Now, before I go further,
some of you may be skeptical about my one-word sermon title.
I know my spell-checker didn’t like it.
Because I completely made up the word.
Sometimes, when the right word doesn’t exist,
you just have to create one.

You’ve heard of other “ocracies.”
The Latin ending, C-R-A-C-Y, means “rule.”
A democracy is rule by the people.
An aristocracy is rule by the elite.
An autocracy is rule by a self-absorbed dictator.
A plutocracy is rule by those with wealth.
A bureaucracy is rule by a bureau, or office, or agency.
A theocracy is rule by a divine being.

So, naturally, an insecuritocracy
is when someone rules by their own insecurities.

That’s my new word. Start using it.
Spread it around on the internet.
Google will learn it.
The Oxford English Dictionary will pick it up,
and I will be remembered and significant!
I will have left a linguistic legacy.
Now, what I just did, was demonstrate
the anxious mindset of an insecuritocracy,
the fear of being insignificant, or of being forgotten,
or of losing power and influence.
_____________________

At first, after I read through
this story about King Rehoboam,
and his new rival in the north, Jeroboam,
I asked myself,
what in the world is there to say, today,
about this messed up biblical monarchy?

And then I began noticing things that looked all too familiar.
The continual insecurity of people in power.
And I began to think, maybe that’s what God saw,
when God looked on these beloved people,
these people who begged God for a King,
and to whom God finally relented, and gave a king,
despite the dire warnings God gave them.

God looked on God’s people,
and God saw a people who had not yet learned to trust,
and to rest in God’s provisions.
Most of all, God saw kings who did not know how to trust,
how to be humble, how to be open and receptive,
how to believe God would provide all that is needed.

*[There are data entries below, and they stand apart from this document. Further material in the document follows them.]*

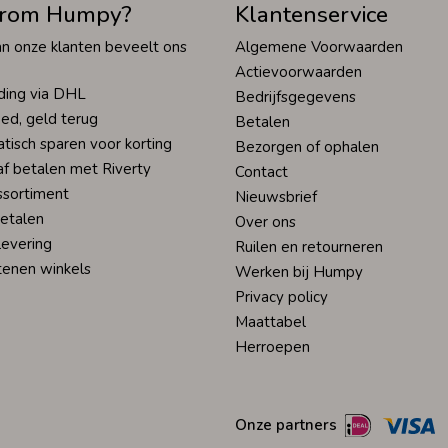
rom Humpy?
Klantenservice
n onze klanten beveelt ons
Algemene Voorwaarden
Actievoorwaarden
ding via DHL
Bedrijfsgegevens
ed, geld terug
Betalen
tisch sparen voor korting
Bezorgen of ophalen
af betalen met Riverty
Contact
ssortiment
Nieuwsbrief
betalen
Over ons
levering
Ruilen en retourneren
tenen winkels
Werken bij Humpy
Privacy policy
Maattabel
Herroepen
Onze partners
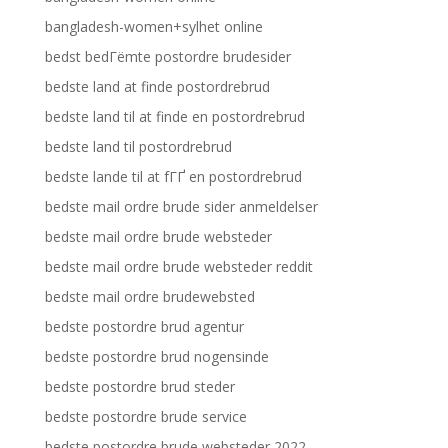
bangladesh-women+sylhet online
bedst bedГёmte postordre brudesider
bedste land at finde postordrebrud
bedste land til at finde en postordrebrud
bedste land til postordrebrud
bedste lande til at fГҐ en postordrebrud
bedste mail ordre brude sider anmeldelser
bedste mail ordre brude websteder
bedste mail ordre brude websteder reddit
bedste mail ordre brudewebsted
bedste postordre brud agentur
bedste postordre brud nogensinde
bedste postordre brud steder
bedste postordre brude service
bedste postordre brude websteder 2022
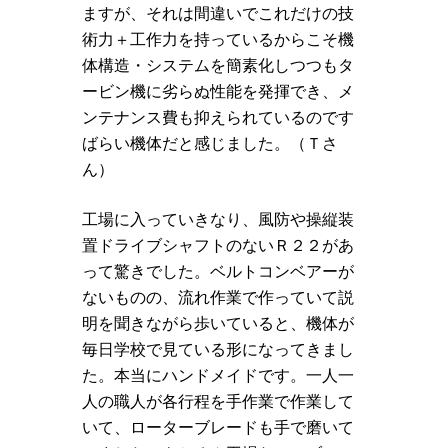
ますが、それは間違いでこれだけの技
術力＋工作力を持っているからこそ機
体構造・システムを簡素化しつつもタ
ービン機に劣らぬ性能を発揮でき、メ
ンテナンス費も抑えられているのです
ばらい機体だと感じました。（Ｔさ
ん）
工場に入っていきなり、風防や操縦装
置ドライブシャフトのないＲ２２があ
って驚きでした。ベルトコンベアーが
ないものの、流れ作業で作っていて説
明を聞きながら歩いていると、機体が
毎日学校で見ている形になってきまし
た。本当にハンドメイドです。一人一
人の職人が各行程を手作業で作業して
いて、ローターブレードも手で磨いて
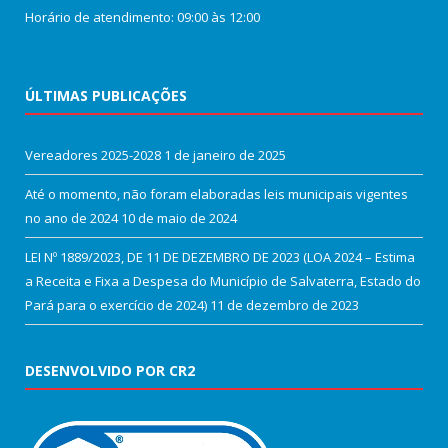
Horário de atendimento: 09:00 às 12:00
ÚLTIMAS PUBLICAÇÕES
Vereadores 2025-2028
1 de janeiro de 2025
Até o momento, não foram elaboradas leis municipais vigentes
no ano de 2024
10 de maio de 2024
LEI Nº 1889/2023, DE 11 DE DEZEMBRO DE 2023 (LOA 2024 – Estima
a Receita e Fixa a Despesa do Município de Salvaterra, Estado do
Pará para o exercício de 2024)
11 de dezembro de 2023
DESENVOLVIDO POR CR2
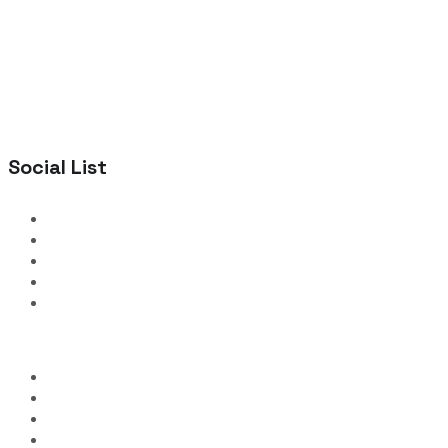
Social List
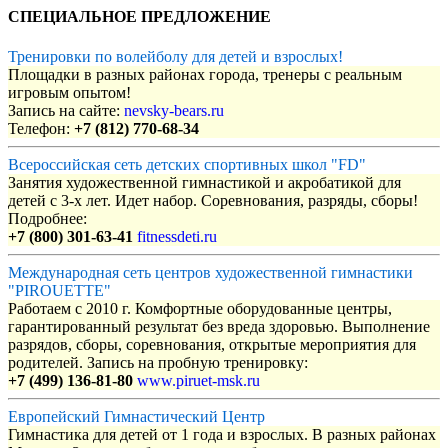
СПЕЦИАЛЬНОЕ ПРЕДЛОЖЕНИЕ
Тренировки по волейболу для детей и взрослых!
Площадки в разных районах города, тренеры с реальным
игровым опытом!
Запись на сайте:
nevsky-bears.ru
Телефон:
+7 (812) 770-68-34
Всероссийская сеть детских спортивных школ "FD"
Занятия художественной гимнастикой и акробатикой для
детей с 3-х лет. Идет набор. Соревнования, разряды, сборы!
Подробнее:
+7 (800) 301-63-41
fitnessdeti.ru
Международная сеть центров художественной гимнастики
"PIROUETTE"
Работаем с 2010 г. Комфортные оборудованные центры,
гарантированный результат без вреда здоровью. Выполнение
разрядов, сборы, соревнования, открытые мероприятия для
родителей. Запись на пробную тренировку:
+7 (499) 136-81-80
www.piruet-msk.ru
Европейский Гимнастический Центр
Гимнастика для детей от 1 года и взрослых. В разных районах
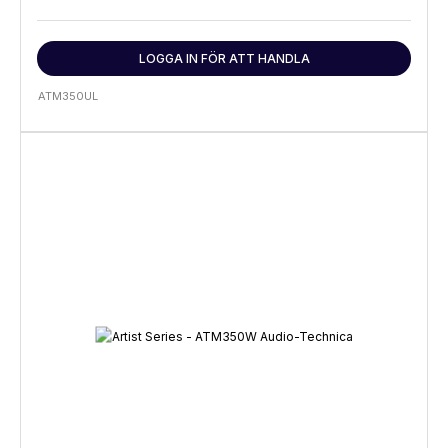
LOGGA IN FÖR ATT HANDLA
ATM350UL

And as I saw what God saw,
I started seeing this same tendency in me,
and in just about every human being I know.
And I saw it in just about every politician,
and head of state,
in our world today.

No matter what the form of government,
insecuritocracy finds a foothold,
and begins to take over the decision-making process.
Instead of leading as servants of the people,
as servants of the health and well-being of all people,
they lead as protectors of their power and influence,
they lead out of fear of losing their next election,
or losing whatever gave them power to begin with.
_____________________

So before we look at this story of Rehoboam and Jeroboam,
Let’s look at the back-story just a bit.

Who were Rehoboam and Jeroboam?

Rehoboam was the son of King Solomon.
Solomon was the son of King David,
the Giving and Grasping King,
that we heard about last Sunday from Lynn Jost.
Solomon turned out to also be a grasping King—
even more so than his father David.

Now, Jeroboam was a servant of Solomon,
not a son or heir to the throne.
But late in Solomon’s reign, things went off the rails.
Solomon was worshiping foreign gods,
he was cruel to his subjects,
and Yahweh was not pleased.
So a prophet met the servant Jeroboam on the road,
claiming to be a prophet of Yahweh,
told Jeroboam he would be given
10 of tribes of Israel to rule over as king.
While Rehoboam, would get only one—Judah,
the region of Jerusalem,
and that was only so God could keep a promise
to the descendants of David.
Word got back to Solomon about this,
so he tried to kill Jeroboam, and squash this rebellion.
So Jeroboam fled to Egypt for safety.

So, Solomon dies. And then today’s story.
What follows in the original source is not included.